Learn how FDR changed the U.S. with the New Deal



Transcript

The New Deal was a series of economic relief and reform initiatives intended to help the American people and businesses recover from the Great Depression.
Implemented under the direction of President Franklin D. Roosevelt, New Deal legislation broke from the American tradition of laissez-faire government.
Rather than continue the “hands off” economic approach used by presidents before him, Roosevelt believed government interference was necessary to help the economy recover.
With programs like the Public Works Administration, National Recovery Administration, and Tennessee Valley Authority, the New Deal bolstered the American economy by creating jobs and regulating struggling industries.
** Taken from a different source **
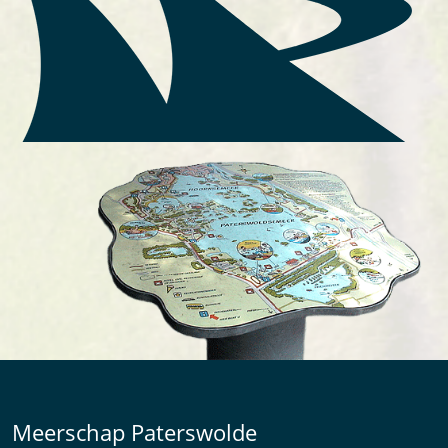
Meerschap Paterswolde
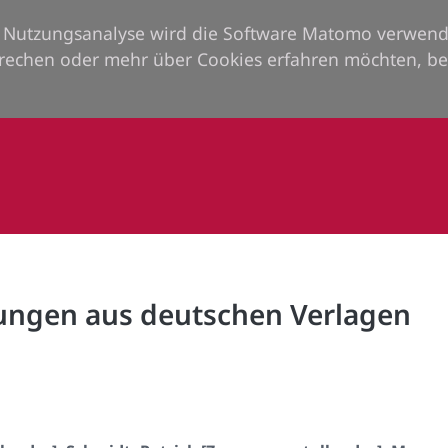
ie Nutzungsanalyse wird die Software Matomo verwend
rechen oder mehr über Cookies erfahren möchten, be
nungen aus deutschen Verlagen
It also established worker protections by setting a minimum wage and maximum hours and solidifying the rights of unions.
Though many New Deal programs were gutted or removed after Roosevelt’s presidency, a few are still active in the United States: the Social Security Act, providing a national pension system and financial protections for vulnerable groups; the FDIC, SEC, FHA, and FNMA to supervise banks, Wall Street, mortgage loans, and housing; and the Federal Communications Commission to establish standards for radio and television communication.
If those names and acronyms are difficult to remember, you aren’t alone: Roosevelt introduced so many new programs during the first three months of his presidency that his initiatives were nicknamed “alphabet soup.”